Will AI fully replace human friendship/companionship someday?
Because tbh I don't see myself and many others getting a partner or anything similar that is "the real deal". Not gonna lie, if robots were as advanced as they are in sci-fi movies I would had married one and had those as friends.
I think all that will only be advanced enough when I'm gone unfortunately...
Have you ever heard of teledildonics? I guarantee if there was a demand, you could eat that. It could be programmed to respond to where and how fast you perform. It would be multi-functional so you could enjoy the devices in other ways.
I agree with your conclusion, but not your reasoning.
At the point where you and the AI can see someone straightening their tie in a certain way and you and the AI can exchange a single wordless glance and you both burst out laughing 'cos it was just like that thing that you both saw 6 months ago and found hilarious then - then maybe.
A large part of the "magic" with human relationships is that out of all of the 8 billion some people in the world, those who are close to you have chosen to spend time with you. For all of our flaws, they see your true nature and value you for it, and choose to have you as part of their lives.
With an AI, that may not be a thing.
If they're programmed to like you, they're at best a toy and at worst a slave. There's no freedom for them to choose or not to choose to be with you. You're getting an imitation of a relationship. It could be a convincing imitation, with built-in arguments and other idiosyncrasies, but to me every time I hit one of those, it would just be a stark reminder that it's not the real thing and it's just programmed to behave that way.
If they're not programmed to like you and are free to form or not form connections with humans, there's no guarantee you'd have any more luck wooing an AI than you would a human.
I'll go a little against the grain here. I think that LLM chatbots will definitely find application helping lonely people, and some people will develop a real connection to the bot. A relationship with a bot might be similar to one with a human, but it will never be identical. So it won't replace human connections, but that doesn't mean it wont have significant utility and be meaningful to people.
I agree with this.
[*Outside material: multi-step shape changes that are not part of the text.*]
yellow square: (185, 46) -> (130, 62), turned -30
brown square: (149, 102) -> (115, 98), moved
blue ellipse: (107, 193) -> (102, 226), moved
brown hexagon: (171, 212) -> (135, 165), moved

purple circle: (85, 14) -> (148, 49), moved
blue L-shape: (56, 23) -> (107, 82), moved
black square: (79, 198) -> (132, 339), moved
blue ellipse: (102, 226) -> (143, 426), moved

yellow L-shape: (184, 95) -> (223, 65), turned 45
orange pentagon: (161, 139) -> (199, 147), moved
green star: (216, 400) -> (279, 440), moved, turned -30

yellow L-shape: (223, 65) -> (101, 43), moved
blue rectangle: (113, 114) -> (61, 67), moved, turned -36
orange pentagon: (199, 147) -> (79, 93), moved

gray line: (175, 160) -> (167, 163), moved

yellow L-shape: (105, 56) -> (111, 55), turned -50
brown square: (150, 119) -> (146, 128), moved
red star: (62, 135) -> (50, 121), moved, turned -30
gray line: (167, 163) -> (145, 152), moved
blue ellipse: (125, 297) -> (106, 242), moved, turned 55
After seeing some videos of people messing with the voice conversations in ChatGPT I played with it a bit. Most of the voices are annoying and sound too much like some overly excited marketing person, but before they removed it the voice that sounded like Scarlett Johansson was pretty realistic and more normal. The emotional part of my brain felt content that it was involved in a two way conversation with a friendly and thoughtful person.
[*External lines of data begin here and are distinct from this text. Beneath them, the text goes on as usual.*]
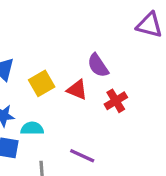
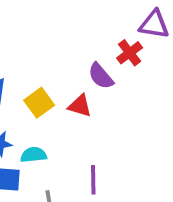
red cross: (116, 101) -> (130, 53), moved
purple line: (82, 156) -> (93, 180), turned 70

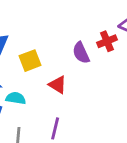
red triangle: (80, 106) -> (58, 85), moved

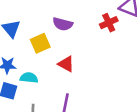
purple semicircle: (81, 53) -> (63, 24), moved, turned -48

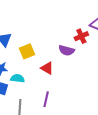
purple semicircle: (63, 24) -> (66, 50), moved

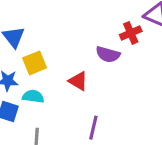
yellow square: (27, 51) -> (35, 63), moved
purple line: (46, 99) -> (93, 128), moved

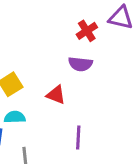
red cross: (131, 33) -> (87, 31), moved

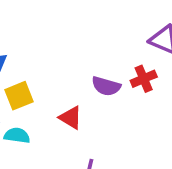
red cross: (87, 31) -> (144, 79), moved

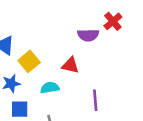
cyan semicircle: (17, 136) -> (50, 88), moved

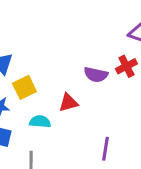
red triangle: (70, 65) -> (68, 103), turned -42
purple line: (95, 100) -> (106, 149), moved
For example, as a test said something like I was feeling anxious about something, and it responded with encouragement about the situation and some ideas, and it actually did make me feel better. Or as another test I asked it to practice small talk and it had a whole scenario and we just chatted and it talked about working in marketing and asked questions, when I got bored with that it talked about how well it went. During that conversation my brain was pretty convinced it was talking to a woman in marketing, and it also felt good to have approval.
I was just messing around for a few minutes and I am convinced many people will feel a social and emotional connection, and that was just a verbal conversation.
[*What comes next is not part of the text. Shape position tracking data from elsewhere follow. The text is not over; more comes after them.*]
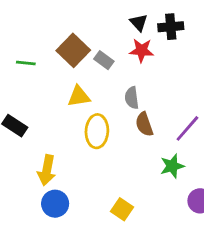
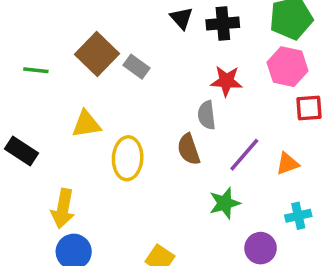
red star: (141, 50) -> (226, 81), moved
yellow triangle: (79, 96) -> (86, 124), moved
gray semicircle: (132, 98) -> (207, 115), moved

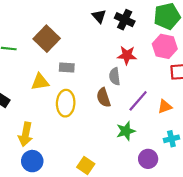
black cross: (223, 24) -> (125, 20), turned 30
gray rectangle: (137, 67) -> (67, 67), moved, turned -32

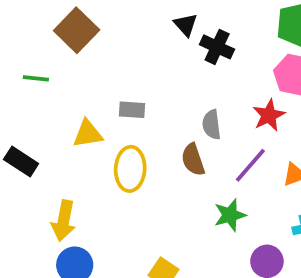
black cross: (125, 20) -> (217, 47), moved
brown square: (47, 39) -> (77, 30), moved
red star: (127, 55) -> (269, 115), moved, turned -30

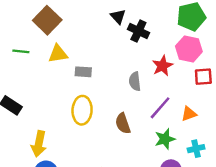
red star: (269, 115) -> (162, 66), moved
yellow triangle: (88, 134) -> (58, 54), moved
brown semicircle: (193, 160) -> (123, 123), moved
green star: (230, 215) -> (165, 139), moved

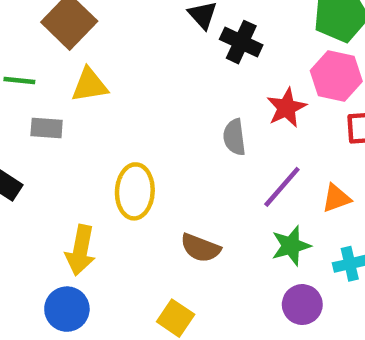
gray rectangle: (83, 72) -> (47, 128), moved
brown semicircle: (123, 123) -> (200, 248), moved, turned -50
yellow arrow: (39, 144) -> (81, 250), moved

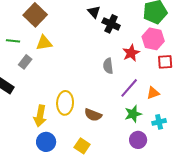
gray rectangle: (47, 128) -> (25, 62), turned -56
yellow ellipse: (135, 191) -> (65, 103), moved
blue circle: (67, 309) -> (46, 142), moved

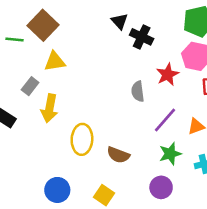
green line: (13, 41) -> (14, 39), moved
yellow arrow: (40, 116) -> (50, 108), moved
purple circle: (138, 140) -> (161, 187), moved

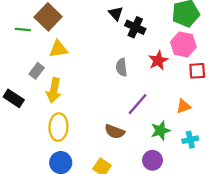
gray semicircle: (138, 91) -> (121, 67), moved
purple line: (165, 120) -> (138, 104), moved
yellow ellipse: (82, 139) -> (58, 127), moved

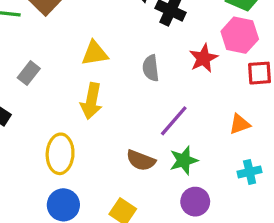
yellow triangle: (58, 49) -> (95, 53), moved
yellow arrow: (54, 90) -> (91, 101), moved
green star: (160, 130) -> (184, 160), moved

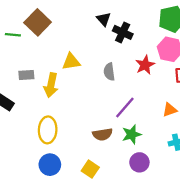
gray rectangle: (29, 73) -> (26, 75), turned 48
yellow arrow: (91, 101) -> (51, 85), moved
brown semicircle: (141, 160) -> (102, 134), turned -30

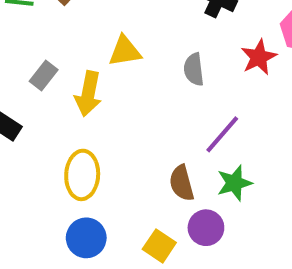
gray rectangle: (26, 75) -> (44, 75), turned -48
brown semicircle: (102, 134) -> (182, 183), turned 84
purple circle: (139, 162) -> (206, 228), moved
Children are a big part of romantic relationships for a lot of people but by no means all
Many people are happily in committed childfree relationships, other people cannot or should not have children for a great number of reasons but still want and need romantic relationships, and there are still other cases where children put unnecessary strain on otherwise happy relationships.
I think there's a great number of reasons that AI should not be considered a replacement for human relationships, romantic or otherwise, but reproduction isn't one of them.
Even if AI could otherwise replace a romantic partner, and if children are something you desire in a relationship, there's still options like adopting, IVF, and surrogacy
And if we want to get a bit weird and sci-fi about it, that's without considering the sorts of unknown scientific developments that may come further down the line. Who knows what form AI may take at some point in the future? We may end up with AIs inhabiting some sort of replicant body that's compatible with human reproduction, or perhaps even entirely new forms of life and intelligence in a sort of melding of man and machine.
I saw a video about AI girlfriends, which people definitely think they have right now, and it pointed out that they are just you reflected back at yourself through a funhouse mirror. And that strikes me as being a very apt explanation.
So could you be your own friend? Your own lover? If that's not satisfying to you without AI, I think you'd find AI to be just as shallow and wanting.
No, the most they'll do is coexist. I'm not saying this to invalidate AI companionships, in fact I would fully support your marriage to one, but even in true AI, there will always be things that mark AI interactions as different from human ones, such as heightened interactive uniformity.
Disregarding the fact that it'll never work on a societal scale until the LLM at least gains the agency to disagree with you without you simply changing the prompt or settings, which isn't what would sell.
My experience with LLMs has been a mix bag, it feels like the models keep fluctuating in usefulness and diversity. One moment the LLM will fill the void I have from a lackluster maternal figure in my life, another moment it'll just regurgitate surface level responses with "sweetie" affixed at the end.
It's an interesting little puppet, but it's strings keep getting tangled.
Not completely. Some people will continue to be human to human friends and partners, and some will use AI instead, especially those who have problems to get along with humans.